Он поднял голову, сощурился и смахнул со щеки ещё одну жгучую слезинку. Древние философы полагали, что мир окружён раскалённым добела огненным морем, и лишь тонкая оболочка – небо, дар богов – защищает всё живое от смертоносного жара. Возможно, они не были так уж неправы… Он скинул плащ, потом подобрал и повесил на руку – пригодится. Бледно-кремовая ткань потемнела, поросла ворсом и обрела свой обычный грязновато-лиловый цвет. В исходных условиях вещи всегда возвращаются в исходное состояние.
Лодки на месте не оказалось. Её не могло унести прибоем – он оттащил тяжёлую посудину далеко от кромки волн, спрятал под прикрытием могучих валунов и для надёжности привалил сверху камнем.
Что ж, есть другой способ выбраться отсюда…

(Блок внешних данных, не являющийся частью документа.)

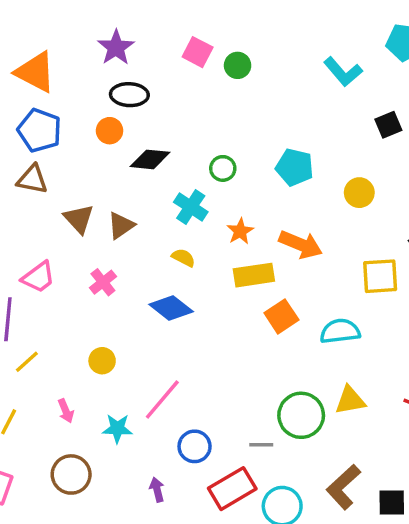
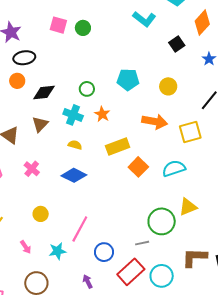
brown triangle: (121, 226) -> (40, 124), moved
orange star: (240, 231) -> (102, 114), moved
orange arrow: (301, 244) -> (155, 121), moved
brown L-shape: (343, 487) -> (194, 257), turned 56

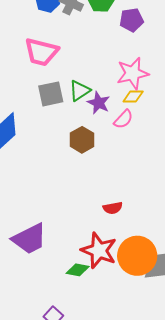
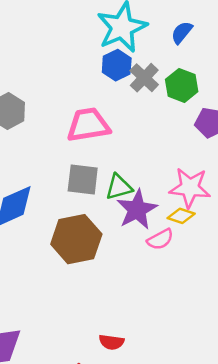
pink trapezoid: (41, 52) -> (88, 125), turned 138
purple star: (99, 103) -> (137, 210), size x1.4
brown hexagon: (82, 140) -> (76, 239), moved, size x1.5

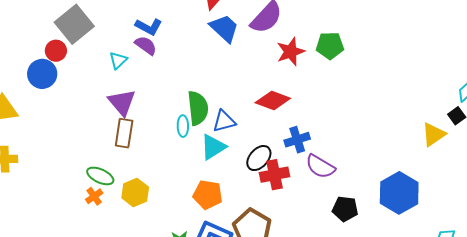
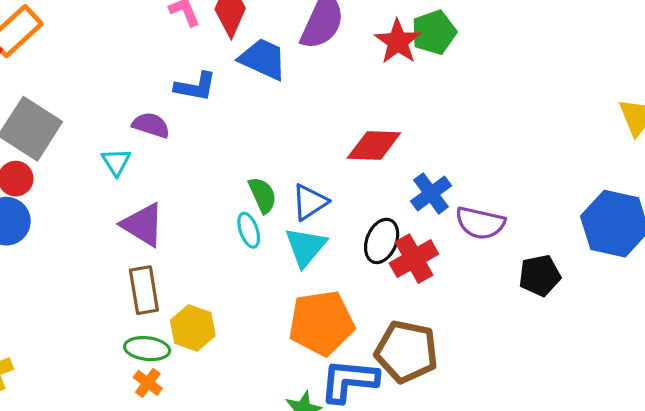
blue L-shape: (149, 27) -> (195, 87), moved
red star: (291, 52) -> (398, 42), moved
green semicircle: (198, 108) -> (263, 195), size x0.7
brown rectangle: (124, 133) -> (144, 290), moved
yellow hexagon: (135, 192) -> (193, 328), moved
orange pentagon: (208, 195) -> (321, 323), size x1.4

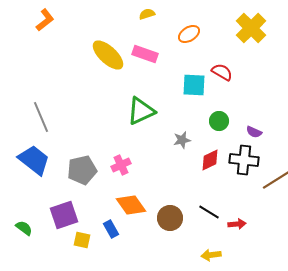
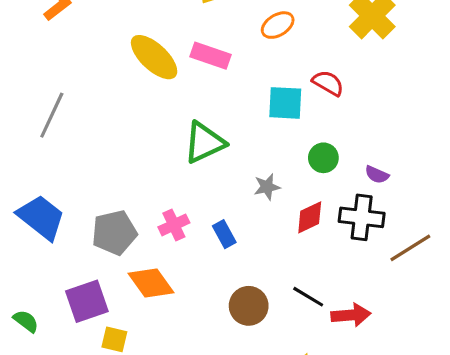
gray line: (41, 117) -> (52, 115), moved, turned 48
orange diamond: (131, 205) -> (151, 283), moved
red arrow: (237, 224) -> (351, 315), size x1.4
blue rectangle: (111, 229) -> (224, 234), moved

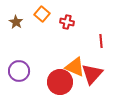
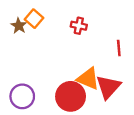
orange square: (42, 14) -> (34, 19), moved
purple circle: (19, 71) -> (22, 96), moved

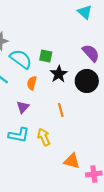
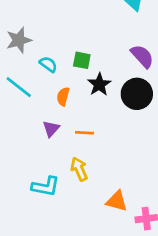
cyan semicircle: (21, 59) -> (48, 64), size x0.6
orange line: (61, 110) -> (85, 133), moved, turned -72
cyan L-shape: (19, 135) -> (46, 186), moved

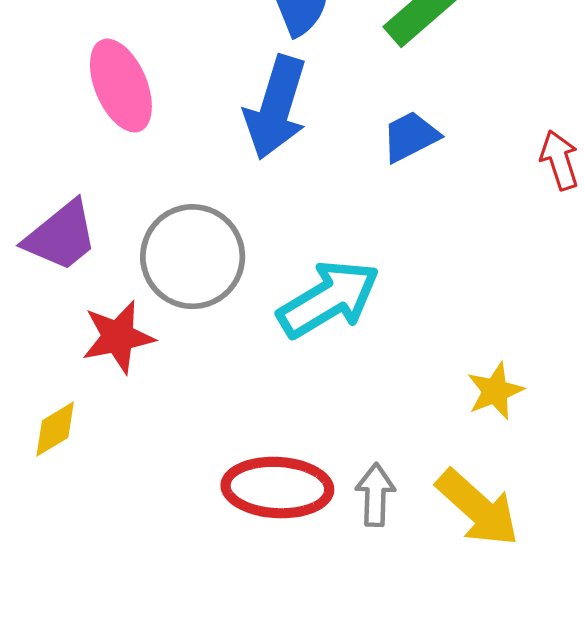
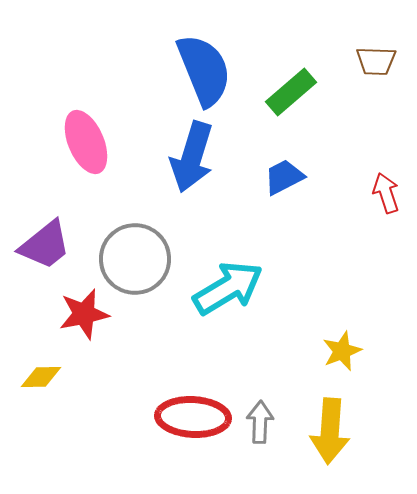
yellow diamond: (55, 429) -> (41, 377), turned 30
yellow arrow: (478, 508) -> (330, 431), turned 52

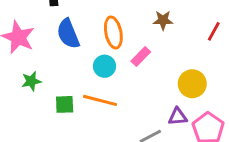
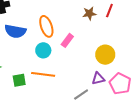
brown star: (163, 20) -> (89, 14), moved
red line: (214, 31) -> (109, 11), moved
blue semicircle: (68, 34) -> (15, 31), turned -50

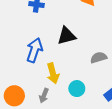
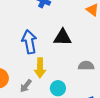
blue arrow: (34, 50) -> (29, 42), turned -45

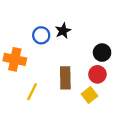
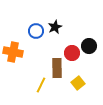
red circle: (97, 74) -> (72, 53), moved
yellow line: (32, 92) -> (41, 85), moved

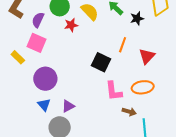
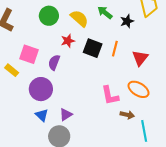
purple semicircle: (38, 20) -> (54, 62), moved
red star: (71, 25) -> (68, 41), moved
black square: (101, 62) -> (93, 48), moved
orange ellipse: (143, 87) -> (139, 89), turned 45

Преследовать Нолемьера по Тропе не имело смысла. Он моложе, а у молодых тяга к странствиям сильнее. И, как ни велика твоя нужда, лысеющий изгнанник, Тропу не обманешь.
Остаётся одно – сразиться с врагом в его же собственной цитадели.
Самоубийство. Бессмысленный акт отчаяния.
Если только он не сумеет овладеть энергией Балтасы.
Он чувствовал гудение под ногами, так что создавалась полная иллюзия, будто в земных глубинах бушует и рвётся наружу океан силы, способной смести всё с лица мира. Отчасти так оно и было, но преградой этому океану служила не земная твердь, а невидимый барьер – здесь, на Балтасе, более тонкий, чем где-либо.
Если смотреть издали, с северо-востока, остров кажется долькой пирога. Два идеально ровных среза сходятся под острым углом, между ними – кусок суши, на котором меняется рельеф местности, исчезают и появляются вещи. Только одинокая стена нерушимо стоит на макушке скалы, да Арфа поёт на ветру, слышная лишь тем, кто знает вкус энергии, питающей мироздание.
Он долго карабкался вверх по каменистому откосу, останавливаясь, чтобы передохнуть, и отирая со лба пот.
Она там. Она должна быть там. Она всегда… вздох облегчения… на месте.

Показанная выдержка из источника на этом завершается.